Edmund Fox died in 1550 but Charles had many years left in which to redeem his fortunes. In January 1541 he had been granted a 99-year lease of the priory of Bromfield and its lands in Herefordshire and Shropshire, and in February 1558 he purchased the freehold from the crown for some £450. He incorporated the chancel of the priory church in the house which he built there. His marriage to an heiress from Bury St. Edmunds must have taken place by 1542, for between 1544 and 1547 he sued his mother-in-law’s executors for the jewels and two dozen silver spoons bequeathed to his three daughters; in this connexion he complained of the difficulties of litigating in counties as far apart as Shropshire and Suffolk. He was not returned to the Parliament of 1545, perhaps because of the repercussions of his attack on Lee, but he sat again in both Parliaments of Edward VI, although his name then stood second on the returns. The borough spent 2s.6d. on seeing him off to London on 7 Jan. 1553, a month before the second of these elections, and later paid him a further 9s. His absence from Parliament in Mary’s reign probably owed something to his loss of paternal support after his father’s death in the spring of 1554, for neither he nor his elder brother had ever held office in the borough.7

There is no indication that Foxe had Protestant sympathies, and in 1564 the bishop of Hereford judged him ‘neuter in religion’ while the bishop of Coventry and Lichfield thought him ‘meet to continue in office.’ His appearance on the commission of the peace at the beginning of Elizabeth’s reign reflected the eventual realization of his ambition to improve upon his clerkship of the signet: in May 1558, on the death of Sir John Price’s successor and three months after his own purchase of the freehold of Bromfield, he secured a life grant of the secretaryship of the marches.
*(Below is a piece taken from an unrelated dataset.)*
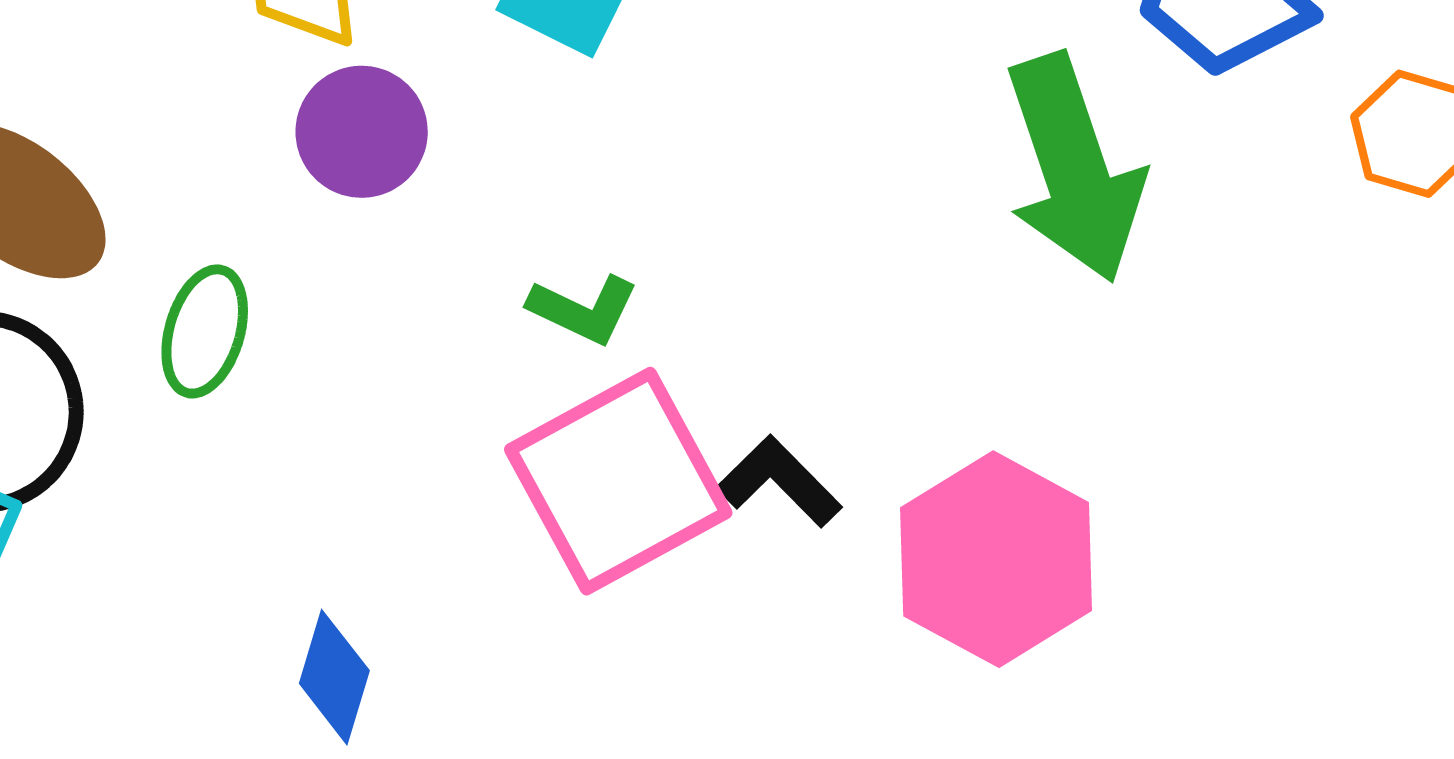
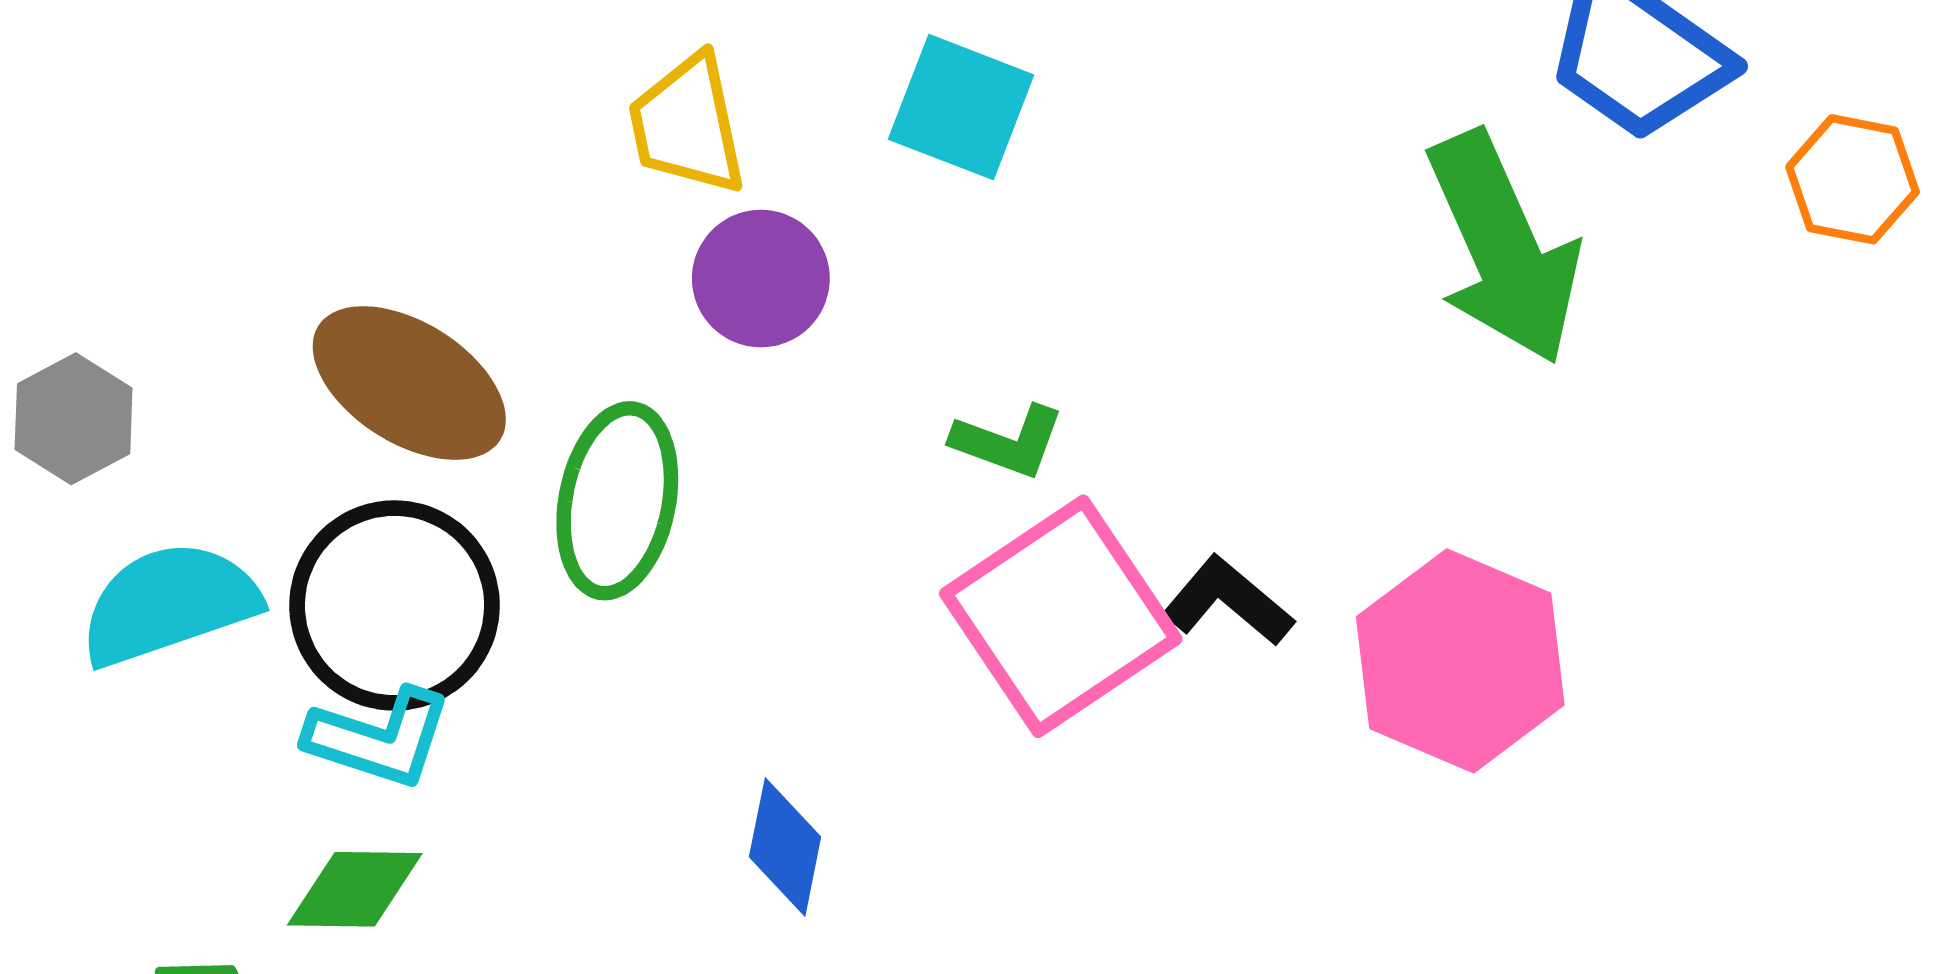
green ellipse: (205, 331) -> (617, 501), size x1.4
Later, ‘with the skill of a gifted pluralist’ he obtained the clerkship of the council as well. His career during Elizabeth’s reign was that of a highly successful and hardworking, if somewhat corrupt, official. He died in December 1590.8

Ref Volumes: 1509-1558

Author: Alan Harding

Notes

  • 1. Salop RO, Ludlow bailiffs’ accts. 1540-1.
  • 2. Hatfield 207.
  • 3. Date of birth estimated from first reference. Vis. Salop (Harl. Soc. xxviii), 191-3; C1/1122/42; Trans. Salop Arch. Soc. (ser. 2), xii. 137-41; PCC 59 Sainberbe.
  • 4. P. H. Williams, Council in the Marches of Wales, 159-61, 333, 348-9; CPR, 1557-8, p. 305; 1563-6, p. 319; Trans. Salop Arch. Soc. (ser. 2), xi. 316.
  • 5. LP Hen. VIII, xii; Salop RO, Ludlow bailiffs’ accts. 1540-1; VCH Salop, ii. 104.
  • 6. Williams, 157-9; PPC, vii. 31, 35, 306, 322-3, 325-6; APC, i. 16.
  • 7. CPR, 1557-8, p. 285; Pevsner, Salop, 85; C1/1122/42; Salop RO, Ludlow bailiffs’ accts. 1552-3, 1554-5.
  • 8. Cam. Misc. ix(3), 16, 45; CPR, 1557-8, p. 305; Williams, 159, 160, 164; HMC Hatfield, xii. 171; PCC 59 Sainberbe, 49 Harrington; C142/235/111.